# Questions on generators and lightning



## rgm1982 (Aug 4, 2013)

On film sets in the event of a lightning storm safety protocol is to shut down the generator immediately - running the genny when there is lightning is considered even more dangerous than having lights up on stands, even if all the lights are safely set up inside a building the genny must be powered down. I've always wondered why that is? Does something about the generator producing it's own electricity somehow attract the lightning?


----------



## José_Fuentes (Aug 8, 2014)

As far as I can tell, there's no difference regarding lightning due to the generator powering itself and the loads. If the electrical system is safe from lightning, for instance, if it's completely indoors with no conducting path to the outside (Apart from the earth/soil, of course), then there's no reason to shut it down. The only exception is radio equipment, which may pick the high electromagnetic noise and the powerful electromagnetic pulses from the thunderstorm may endanger it.

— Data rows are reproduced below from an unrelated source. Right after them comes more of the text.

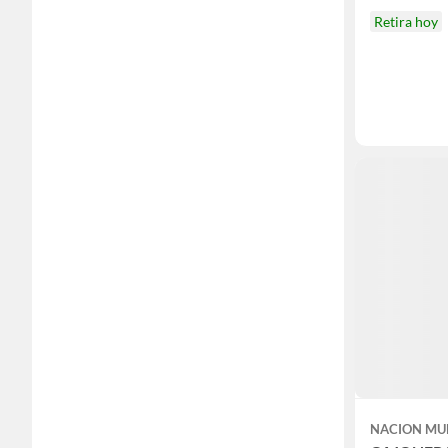
Retira hoy
NACION MU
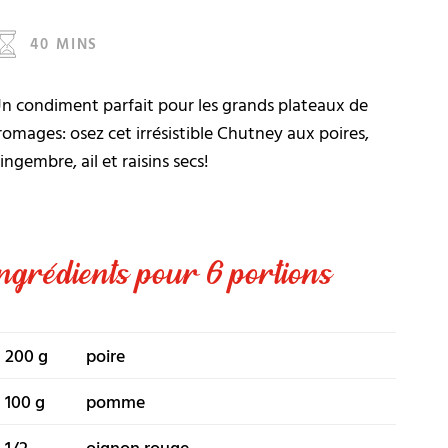
40 MINS
n condiment parfait pour les grands plateaux de
romages: osez cet irrésistible Chutney aux poires,
ingembre, ail et raisins secs!
Ingrédients pour 6 portions
200 g
poire
100 g
pomme
1/2
oignon rouge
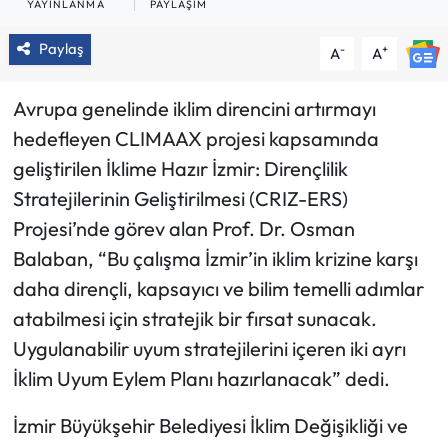
YAYINLANMA
PAYLAŞIM
Paylaş
-
+
A
A
Avrupa genelinde iklim direncini artırmayı
hedefleyen CLIMAAX projesi kapsamında
geliştirilen İklime Hazır İzmir: Dirençlilik
Stratejilerinin Geliştirilmesi (CRIZ-ERS)
Projesi’nde görev alan Prof. Dr. Osman
Balaban, “Bu çalışma İzmir’in iklim krizine karşı
daha dirençli, kapsayıcı ve bilim temelli adımlar
atabilmesi için stratejik bir fırsat sunacak.
Uygulanabilir uyum stratejilerini içeren iki ayrı
İklim Uyum Eylem Planı hazırlanacak” dedi.
İzmir Büyükşehir Belediyesi İklim Değişikliği ve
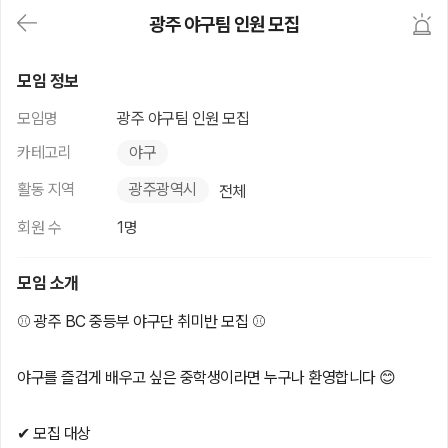
대
광주 야구팀 인원 모집
메
뉴
가
광주 야구팀 인원 모집
기
모임 정보
(메
인,
모임명
광주 야구팀 인원 모집
모
임,
카테고리
야구
게
시
활동 지역
광주광역시
전체
판,
내
회원 수
1명
모
임,
M
모임 소개
Y)
본
⚾ 광주 BC 중등부 야구단 취미반 모집 ⚾
문
바
로
야구를 즐겁게 배우고 싶은 중학생이라면 누구나 환영합니다 😊
가
기
✔ 모집 대상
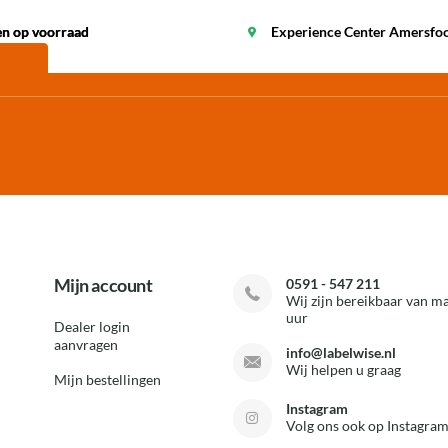
en op voorraad
en op voorraad
Experience Center Amersfo
Mijn account
0591 - 547 211
Wij zijn bereikbaar van ma
uur
Dealer login
aanvragen
info@labelwise.nl
Wij helpen u graag
Mijn bestellingen
Instagram
Volg ons ook op Instagram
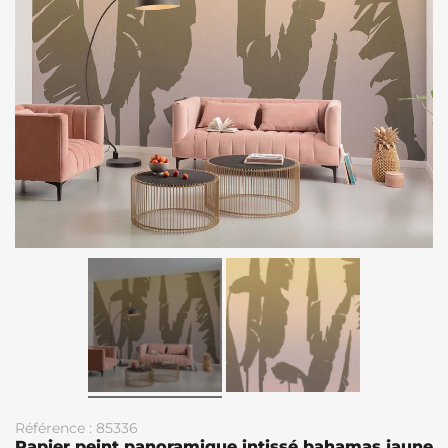
Référence : 85336
Papier peint panoramique intissé bahamas jaune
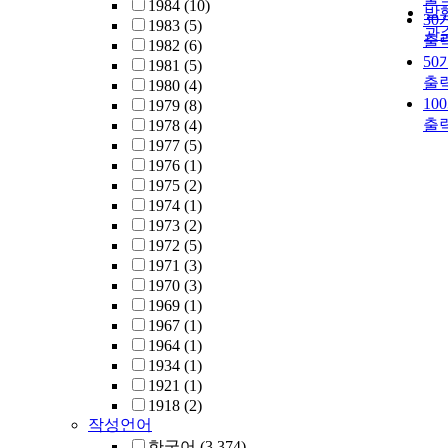
1984
(10)
발
30
1983
(5)
관
출
1982
(6)
50
1981
(5)
출
1980
(4)
10
1979
(8)
출
1978
(4)
1977
(5)
1976
(1)
1975
(2)
1974
(1)
1973
(2)
1972
(5)
1971
(3)
1970
(3)
1969
(1)
1967
(1)
1964
(1)
1934
(1)
1921
(1)
1918
(2)
작성언어
한국어
(3,374)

On the other hand, if the generator is connected to the grid or part of the system it feeds is outdoors and prone to be hit by lightning, then it makes sense to *disconnect* it (Not only shut it down) and ground *all* the conductors. This way if there's a lighting strike in a conductor most of the energy will pass directly to earth.

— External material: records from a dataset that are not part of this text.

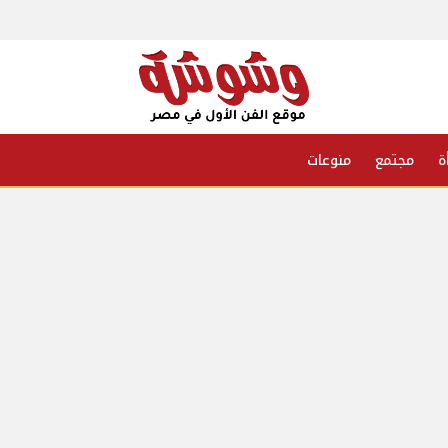
ة
مجتمع
منوعات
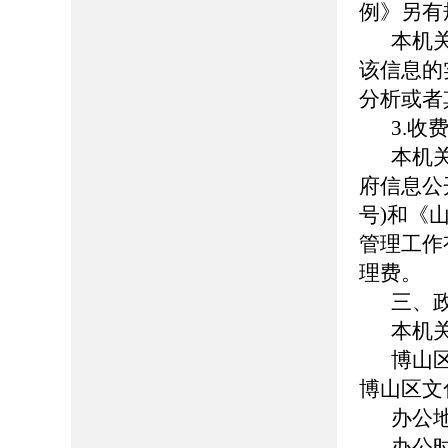
例》另有
本机
该信息的
分析或者
3.收
本机
府信息公
号
)
和《
管理工作
理费。
三、
本机
博山
博
山区文
办公
办公时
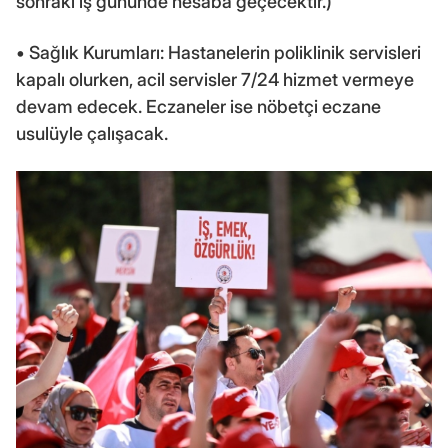
sonraki iş gününde hesaba geçecektir.)
• Sağlık Kurumları: Hastanelerin poliklinik servisleri
kapalı olurken, acil servisler 7/24 hizmet vermeye
devam edecek. Eczaneler ise nöbetçi eczane
usulüyle çalışacak.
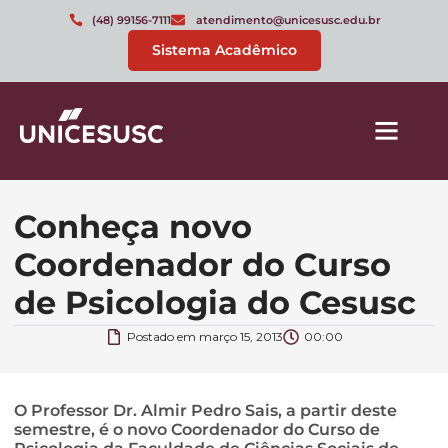
(48) 99156-7111
atendimento@unicesusc.edu.br
Sistema Acadêmico
Conheça novo
Coordenador do Curso
de Psicologia do Cesusc
Postado em
março 15, 2013
00:00
O Professor Dr. Almir Pedro Sais, a partir deste
semestre, é o novo Coordenador do Curso de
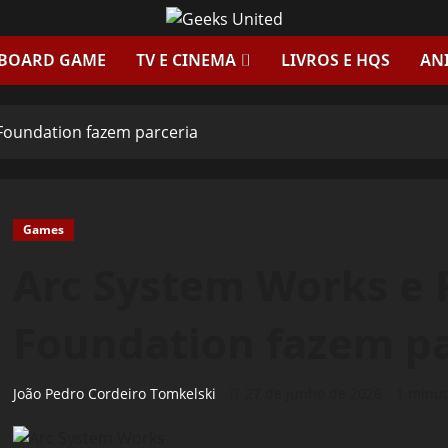
 BOARD GAME
TV E CINEMA
LIVROS E HQS
AN
Foundation fazem parceria
Games
Arc System Works e 
Foundation fazem pa
João Pedro Cordeiro Tomkelski
27 de junho de 2026
1 minut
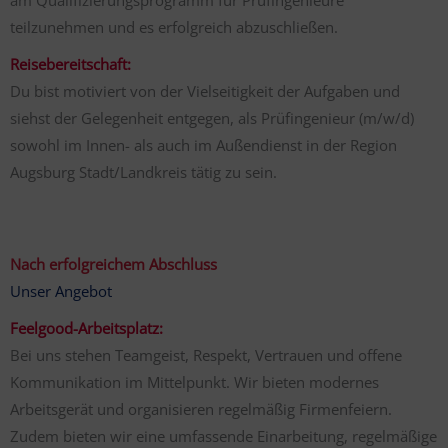
teilzunehmen und es erfolgreich abzuschließen.
Reisebereitschaft:
Du bist motiviert von der Vielseitigkeit der Aufgaben und
siehst der Gelegenheit entgegen, als Prüfingenieur (m/w/d)
sowohl im Innen- als auch im Außendienst in der Region
Augsburg Stadt/Landkreis tätig zu sein.
Nach erfolgreichem Abschluss
Unser Angebot
Feelgood-Arbeitsplatz:
Bei uns stehen Teamgeist, Respekt, Vertrauen und offene
Kommunikation im Mittelpunkt. Wir bieten modernes
Arbeitsgerät und organisieren regelmäßig Firmenfeiern.
Zudem bieten wir eine umfassende Einarbeitung, regelmäßige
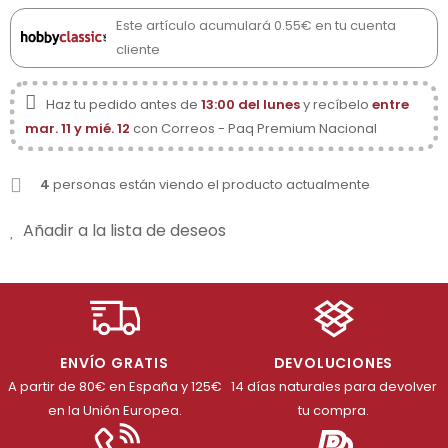
Este artículo acumulará 0.55€ en tu cuenta
cliente
Haz tu pedido antes de
13:00 del lunes
y recíbelo
entre
mar. 11 y mié. 12
con Correos - Paq Premium Nacional
4
personas están viendo el producto actualmente
Añadir a la lista de deseos
ENVÍO GRATIS
DEVOLUCIONES
A partir de 80€ en España y 125€
14 días naturales para devolver
en la Unión Europea.
tu compra.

As far as I can tell, simply shutting down equipment won't protect it from lighting. Lighting is dielectric breakdown of kilometers of air, and won't have any problem passing through an _open_ switch or relay to get a path to earth through an electrical apparatus, should it hit a normally hot wire (Even if it's unenergized). Furthermore, most appliances are electronic and are keep a part of their electronics powered even when ostensibly powered off. This is the system responsible for receiving the power up input from the user (Button push, etc.) and activating the device for the intended function, and also to keep the real time clock running and the LEDs glowing. There's no benefit in shutting down such a device in a thunderstorm AFAIK, because those electronics could be damaged in the event of a lighting strike, and the whole device would be rendered unusable.

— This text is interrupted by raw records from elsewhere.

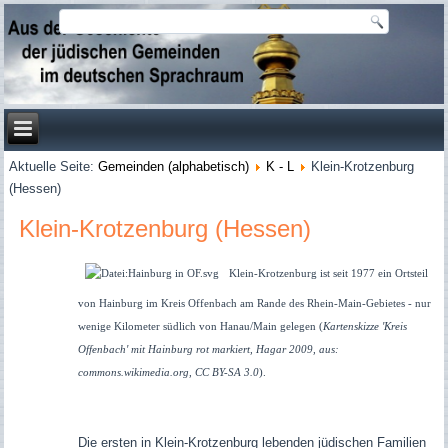
Aktuelle Seite:
Gemeinden (alphabetisch)
K - L
Klein-Krotzenburg
(Hessen)
Klein-Krotzenburg (Hessen)
Klein-Krotzenburg ist seit 1977 ein Ortsteil
von Hainburg im Kreis Offenbach am Rande des Rhein-Main-Gebietes - nur
wenige Kilometer südlich von Hanau/Main gelegen (
Kartenskizze 'Kreis
Offenbach' mit Hainburg rot markiert, Hagar 2009, aus:
commons.wikimedia.org, CC BY-SA 3.0
).
Die ersten in Klein-Krotzenburg lebenden jüdischen Familien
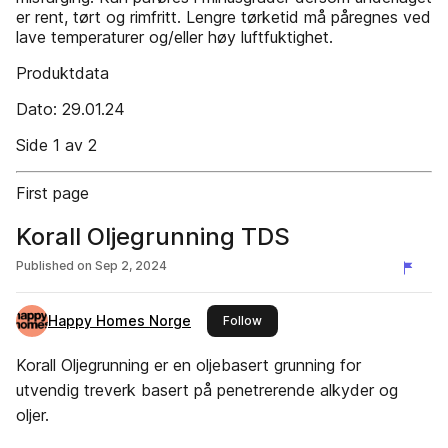
er rent, tørt og rimfritt. Lengre tørketid må påregnes ved
lave temperaturer og/eller høy luftfuktighet.
Produktdata
Dato: 29.01.24
Side 1 av 2
First page
Korall Oljegrunning TDS
Published on
Sep 2, 2024
Happy Homes Norge
this publisher
Follow
Korall Oljegrunning er en oljebasert grunning for
utvendig treverk basert på penetrerende alkyder og
oljer.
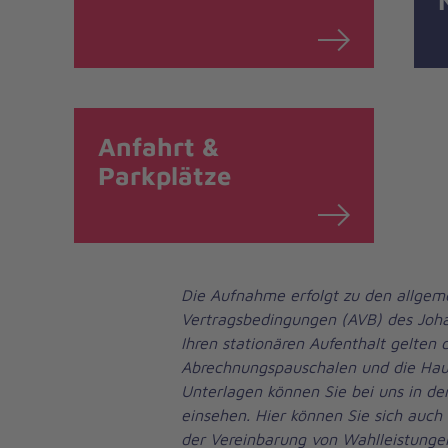
Anfahrt &
Parkplätze
Die Aufnahme erfolgt zu den allgem
Vertragsbedingungen (AVB) des Joha
Ihren stationären Aufenthalt gelten d
Abrechnungspauschalen und die Hau
Unterlagen können Sie bei uns in d
einsehen. Hier können Sie sich auch 
der Vereinbarung von Wahlleistungen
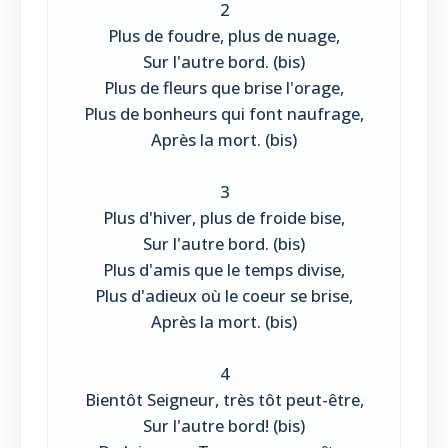
2
Plus de foudre, plus de nuage,
Sur l'autre bord. (bis)
Plus de fleurs que brise l'orage,
Plus de bonheurs qui font naufrage,
Après la mort. (bis)
3
Plus d'hiver, plus de froide bise,
Sur l'autre bord. (bis)
Plus d'amis que le temps divise,
Plus d'adieux où le coeur se brise,
Après la mort. (bis)
4
Bientôt Seigneur, très tôt peut-être,
Sur l'autre bord! (bis)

My advice for lighting protection is to shut down all devices and disconnect the conductors that feeds them (Physically disconnecting the cables, not just setting a switch to _off)_, then ground all conductors; if downtime is not acceptable, devices should be protected in advance with an UPS and use the same procedure in the case of a thunderstorm, but keeping devices powered by the UPS battery (Or flywheel, Diesel fuel, fuel cell, etc.) while the thunderstorm lasts.

Regards.


----------



## Meadow (Jan 14, 2011)

rgm1982 said:


> On film sets in the event of a lightning storm safety protocol is to shut down the generator immediately - running the genny when there is lightning is considered even more dangerous than having lights up on stands, even if all the lights are safely set up inside a building the genny must be powered down. I've always wondered why that is? Does something about the generator producing it's own electricity somehow attract the lightning?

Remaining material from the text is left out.